The purpose of the project was to design a fast and accurate automated system for recognizing objects in satellite images. By locating tents, this automated system would then help NGOs locate displaced populations and allow them to use their resources more effectively in a post-disaster situation. This system is necessary because current manual methods are ineffective, and current algorithms do not work well on tents.
The experiment was carried out on a standard personal computer, and also utilized publicly available satellite imagery. The novel object recognition algorithm was divided into four components. First, images are compared by constructing feature histograms. Second, to improve accuracy, multiple filters (Edge detection, line detection, Gabor, Tamura, etc.) are combined when comparing images.

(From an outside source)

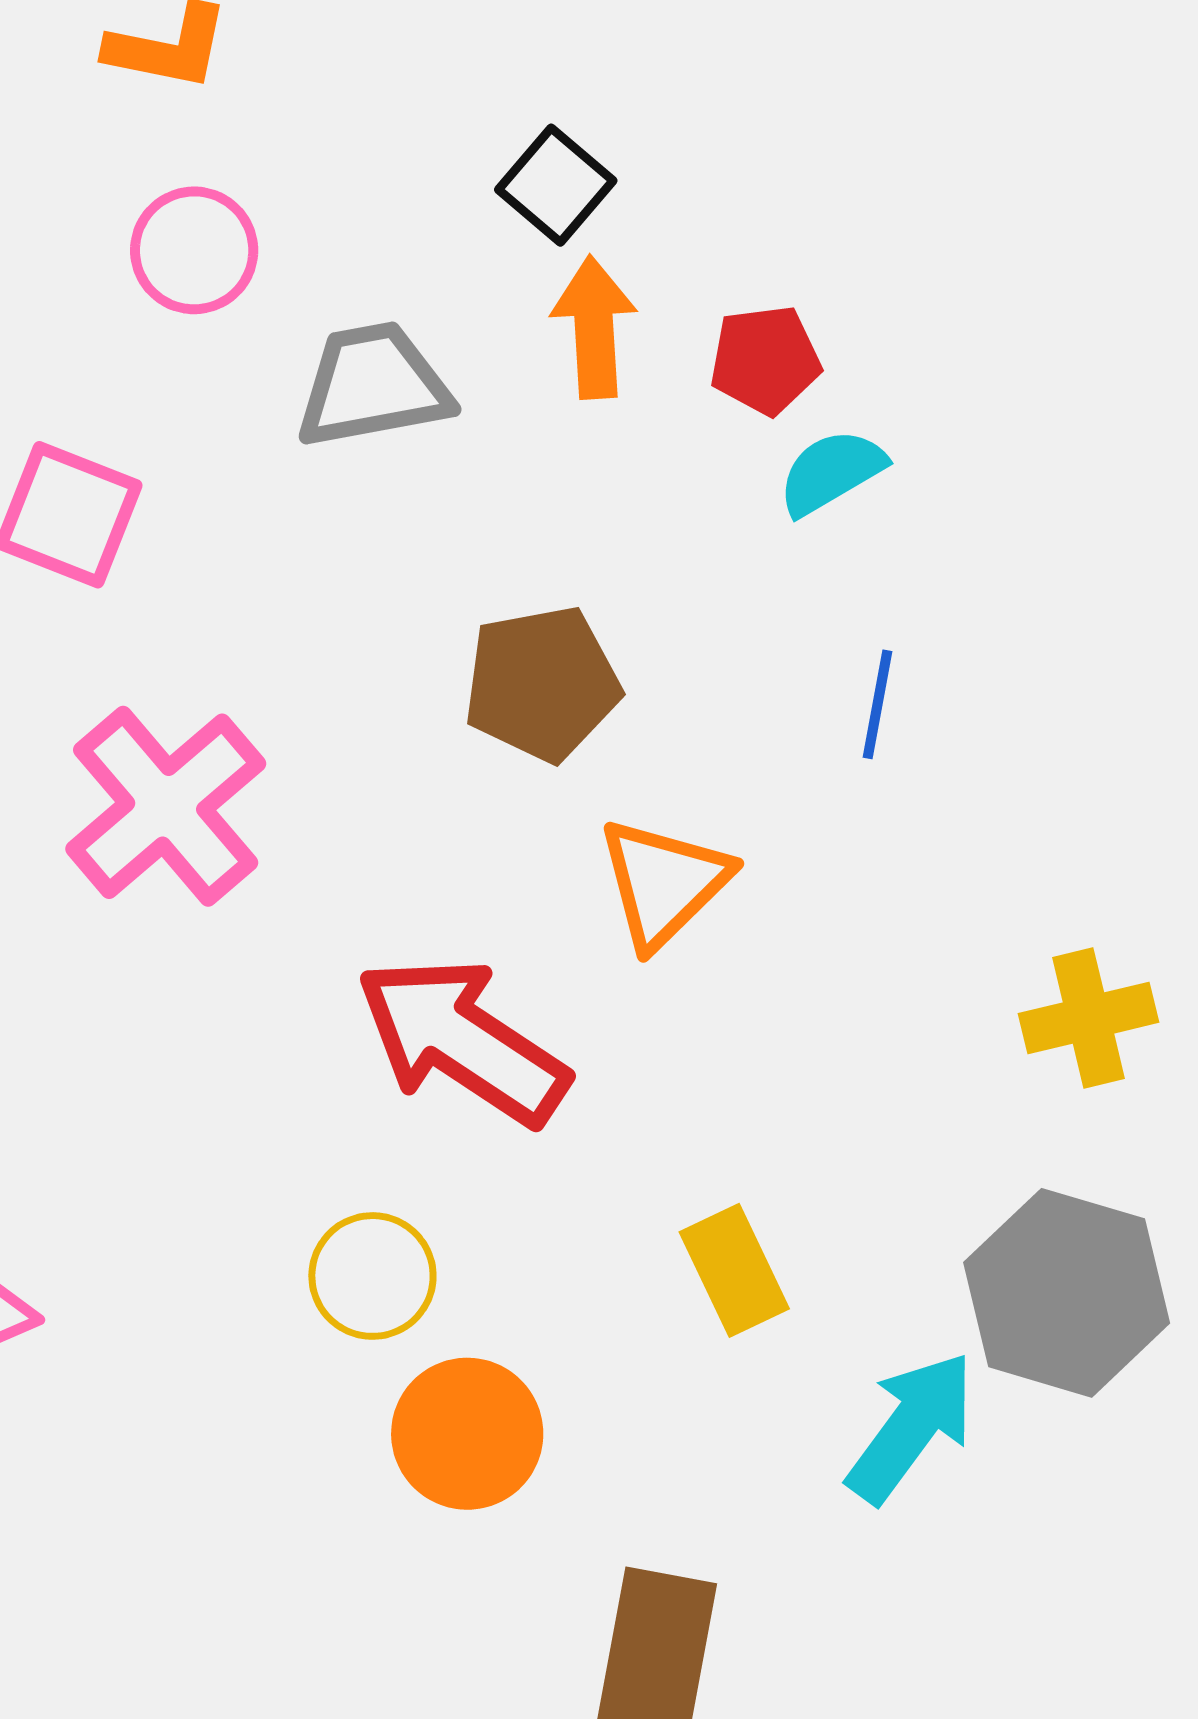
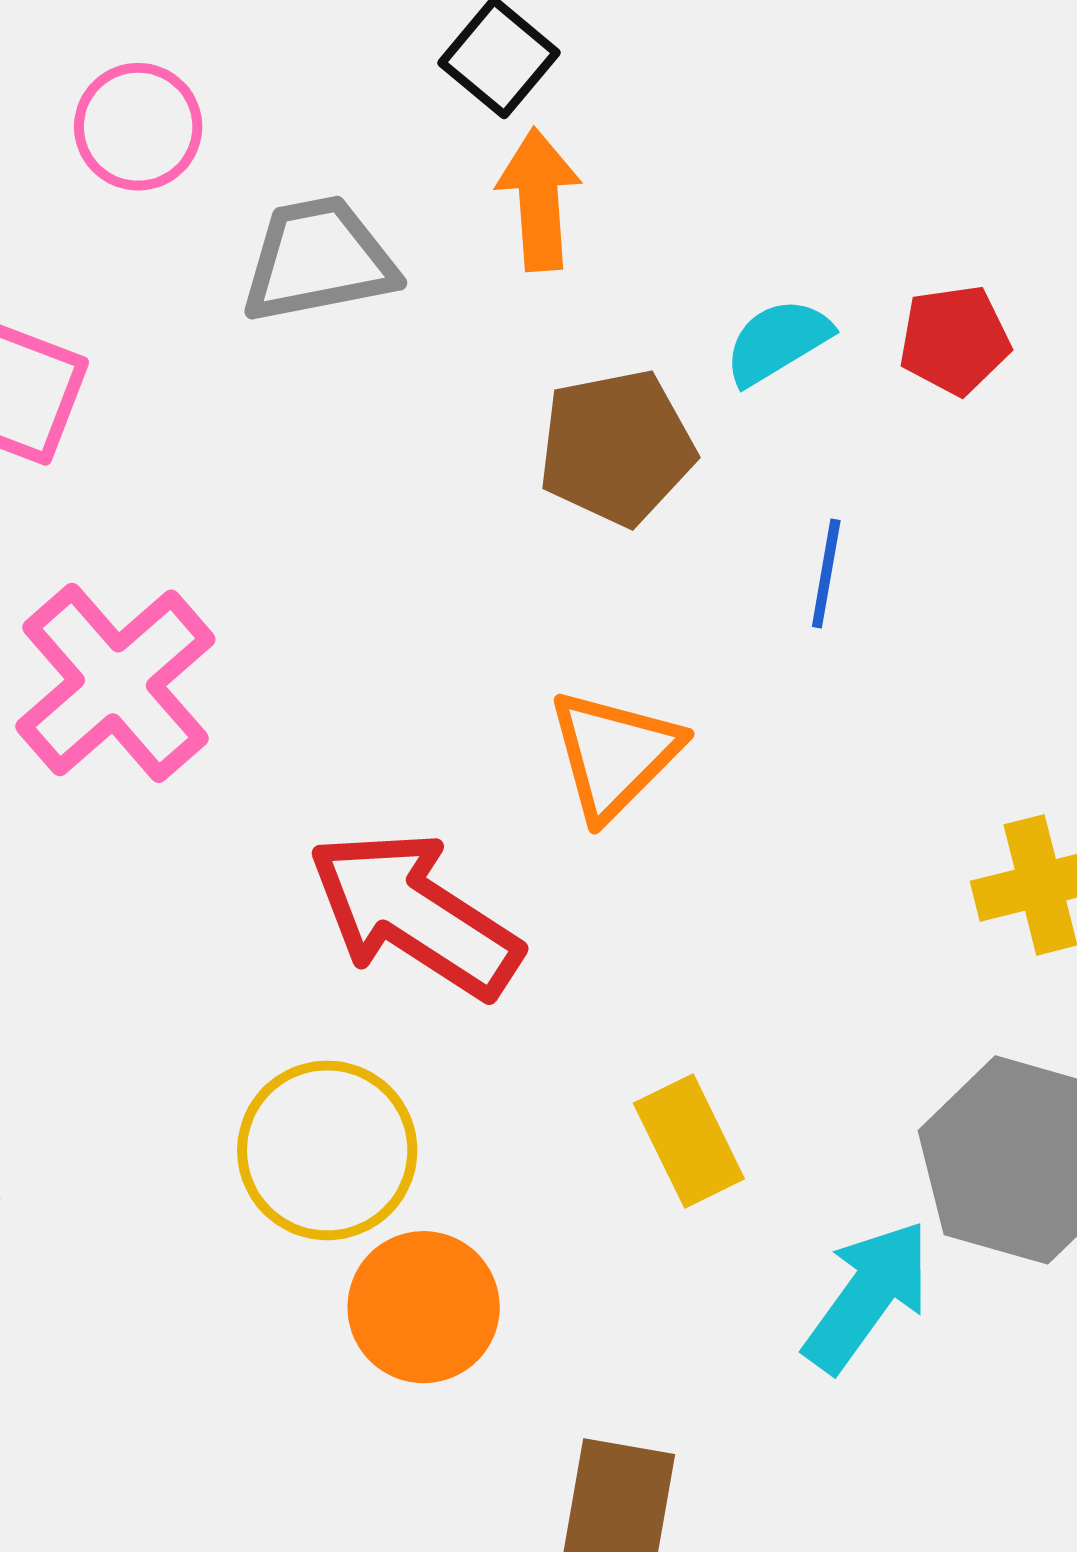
red pentagon: (765, 360) -> (955, 340), moved
brown pentagon: (542, 684) -> (617, 447), moved
yellow circle: (372, 1276) -> (327, 1150), size x1.4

Each of these filters contributes unique feature data to the algorithm. Third, a noise reduction algorithm is applied to the feature histograms, allowing for more accurate comparison of histograms.

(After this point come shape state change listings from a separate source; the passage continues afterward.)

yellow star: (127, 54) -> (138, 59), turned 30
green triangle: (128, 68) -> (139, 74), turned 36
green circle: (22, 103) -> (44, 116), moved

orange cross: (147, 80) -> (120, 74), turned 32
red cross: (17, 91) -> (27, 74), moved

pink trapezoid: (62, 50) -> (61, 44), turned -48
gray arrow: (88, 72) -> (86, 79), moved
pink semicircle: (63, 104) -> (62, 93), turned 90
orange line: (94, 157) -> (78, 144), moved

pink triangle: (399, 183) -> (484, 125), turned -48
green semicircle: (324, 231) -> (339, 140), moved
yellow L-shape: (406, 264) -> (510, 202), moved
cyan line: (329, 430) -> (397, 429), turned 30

Fourth, simulated annealing is used as a learning algorithm to weight the strongest of the multiple filters. After running the system over the entirety of Haiti, the accuracy of the results was measured using an F score. The system was then compared with a publicly available set of manually-labeled tents, and also tested on various types of test data.
The system was more effective than the manually-labelled data, as it was more accurate, efficient, and required less manual work. The final system produced an accuracy rate of 95.2%, which was 189% higher than that of the manually-labeled data.
This multidimensional system was also determined to be 94% more accurate than any of the individual filters alone. In addition, the final system was similarly accurate when tested on various other types of data, such as trees or collapsed buildings.
The automated system successfully recognized objects in satellite images, and was thoroughly tested in the process. The system was able to accurately and efficiently identify satellite images, surpassing a previous attempt at manually labeling tents.
This shows that it is possible to more effectively locate displaced populations using automated systems and satellite images. Furthermore, this system can be extended to a large variety of other applications, such as deforestation or road detection.
This computer project is to construct a novel adaptive object recognition algorithm for locating displaced populations using satellite images.